» What you need to do: Determine how many lines in the material below contain the word "name", and give that number without comment.

** Opening Records to process block **

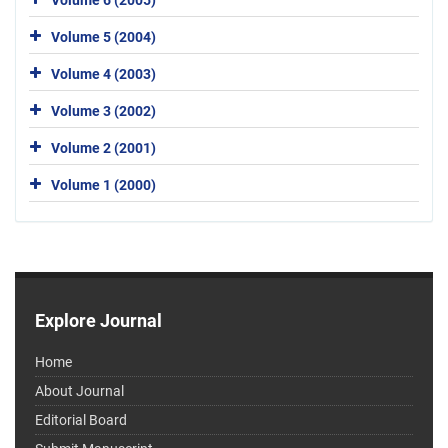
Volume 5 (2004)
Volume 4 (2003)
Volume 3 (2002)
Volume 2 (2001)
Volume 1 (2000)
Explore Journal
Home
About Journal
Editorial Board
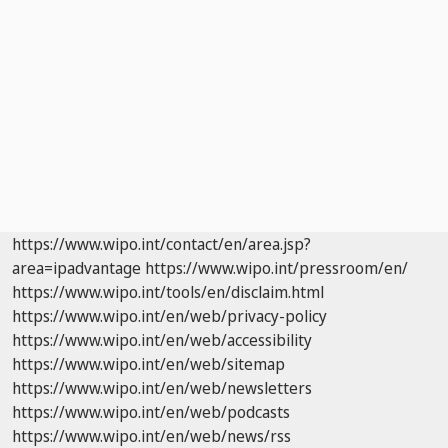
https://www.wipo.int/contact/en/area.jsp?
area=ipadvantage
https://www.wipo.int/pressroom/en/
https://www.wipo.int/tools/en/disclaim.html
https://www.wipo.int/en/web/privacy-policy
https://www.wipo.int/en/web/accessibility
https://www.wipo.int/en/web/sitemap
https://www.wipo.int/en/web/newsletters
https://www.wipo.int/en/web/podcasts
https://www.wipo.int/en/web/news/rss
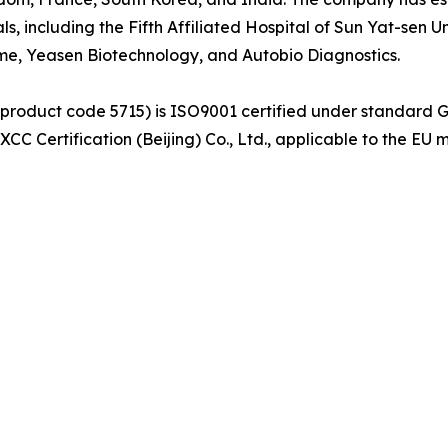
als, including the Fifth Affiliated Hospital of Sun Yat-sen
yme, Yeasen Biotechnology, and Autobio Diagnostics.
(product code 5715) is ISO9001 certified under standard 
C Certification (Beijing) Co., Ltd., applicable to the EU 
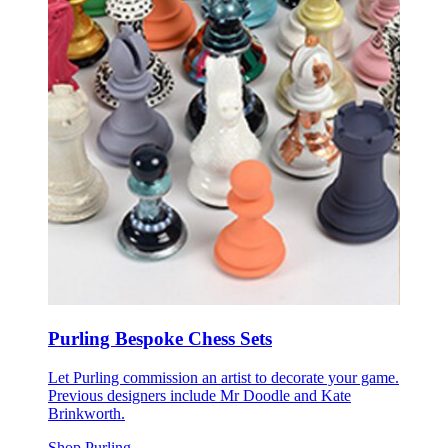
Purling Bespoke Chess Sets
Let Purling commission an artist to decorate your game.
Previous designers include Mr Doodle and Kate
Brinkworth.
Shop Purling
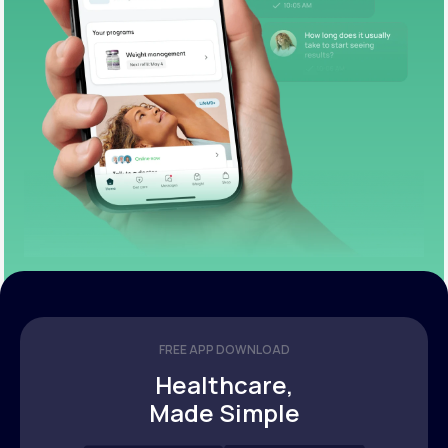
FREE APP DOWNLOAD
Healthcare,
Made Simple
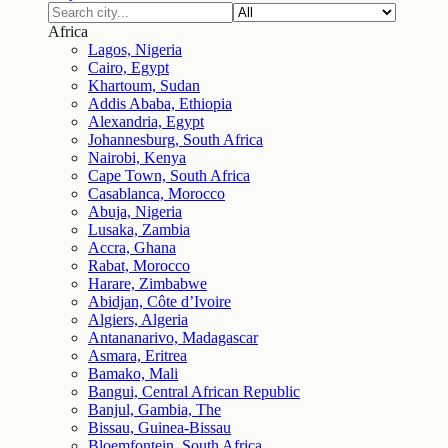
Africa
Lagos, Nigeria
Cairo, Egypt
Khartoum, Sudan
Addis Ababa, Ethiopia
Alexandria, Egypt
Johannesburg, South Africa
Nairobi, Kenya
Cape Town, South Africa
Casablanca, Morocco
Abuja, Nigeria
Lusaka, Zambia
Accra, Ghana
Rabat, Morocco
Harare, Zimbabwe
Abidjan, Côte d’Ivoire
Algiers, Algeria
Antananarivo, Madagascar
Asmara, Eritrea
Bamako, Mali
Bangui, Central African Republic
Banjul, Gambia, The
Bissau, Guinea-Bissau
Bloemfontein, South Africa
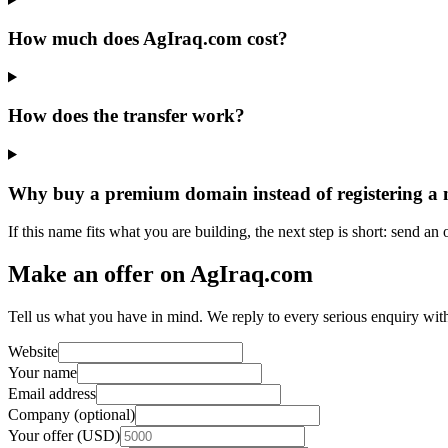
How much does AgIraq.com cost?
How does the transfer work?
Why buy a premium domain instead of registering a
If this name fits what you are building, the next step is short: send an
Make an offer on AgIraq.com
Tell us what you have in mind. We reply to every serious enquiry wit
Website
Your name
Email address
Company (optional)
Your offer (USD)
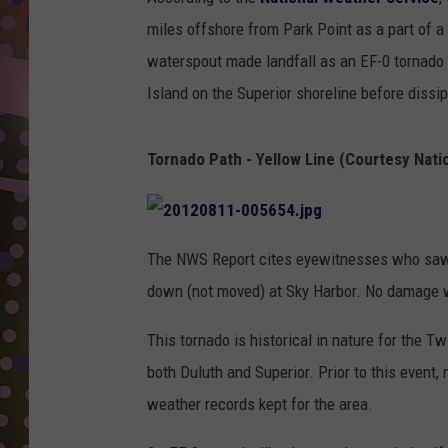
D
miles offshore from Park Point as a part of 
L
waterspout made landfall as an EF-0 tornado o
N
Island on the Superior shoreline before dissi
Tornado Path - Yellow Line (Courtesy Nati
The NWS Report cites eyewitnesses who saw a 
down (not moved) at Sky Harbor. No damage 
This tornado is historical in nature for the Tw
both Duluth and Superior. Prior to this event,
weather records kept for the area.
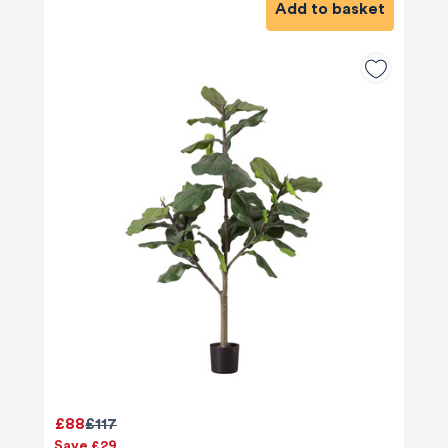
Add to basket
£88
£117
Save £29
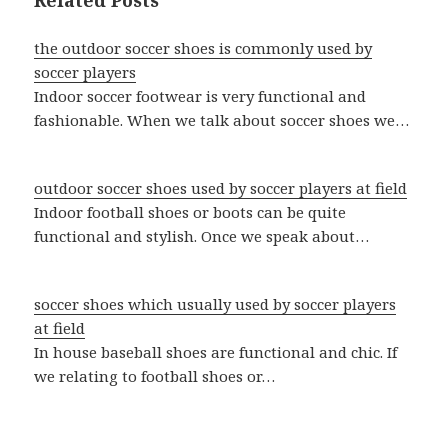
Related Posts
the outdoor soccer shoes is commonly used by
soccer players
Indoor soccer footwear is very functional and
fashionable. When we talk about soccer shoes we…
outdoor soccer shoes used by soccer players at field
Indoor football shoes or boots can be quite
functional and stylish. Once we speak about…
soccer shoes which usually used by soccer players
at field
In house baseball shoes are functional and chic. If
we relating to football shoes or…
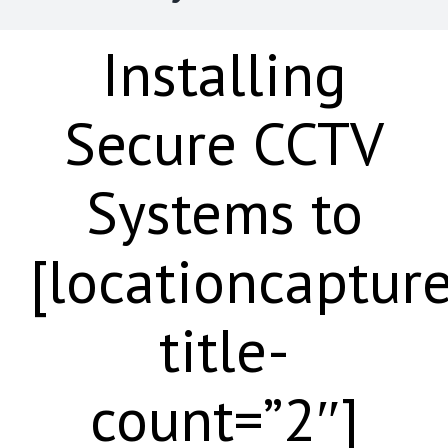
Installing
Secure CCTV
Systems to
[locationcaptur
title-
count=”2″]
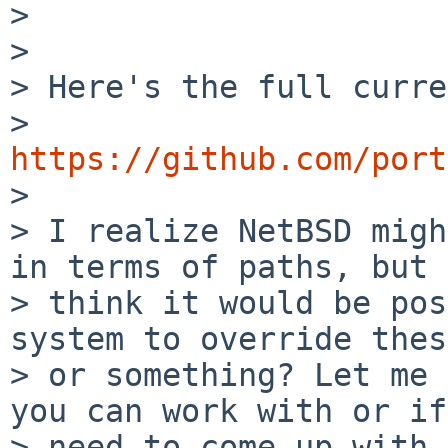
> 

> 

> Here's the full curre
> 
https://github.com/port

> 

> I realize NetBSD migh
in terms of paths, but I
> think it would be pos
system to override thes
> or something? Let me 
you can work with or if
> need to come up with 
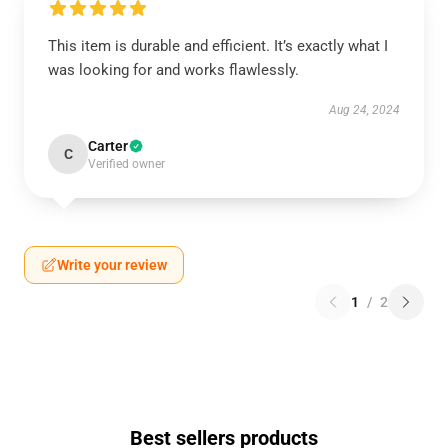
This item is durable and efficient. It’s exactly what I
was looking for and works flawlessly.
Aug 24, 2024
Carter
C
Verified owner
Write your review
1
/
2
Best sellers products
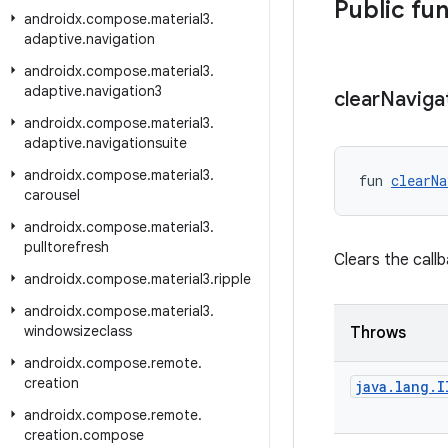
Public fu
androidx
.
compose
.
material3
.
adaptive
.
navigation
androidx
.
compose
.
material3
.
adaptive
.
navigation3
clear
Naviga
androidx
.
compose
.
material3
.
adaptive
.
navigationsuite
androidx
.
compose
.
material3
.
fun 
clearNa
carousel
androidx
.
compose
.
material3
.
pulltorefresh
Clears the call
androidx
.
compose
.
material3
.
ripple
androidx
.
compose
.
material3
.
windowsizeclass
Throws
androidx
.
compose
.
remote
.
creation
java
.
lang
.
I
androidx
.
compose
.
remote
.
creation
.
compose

** Closing Records to process block **

» Task solution: 2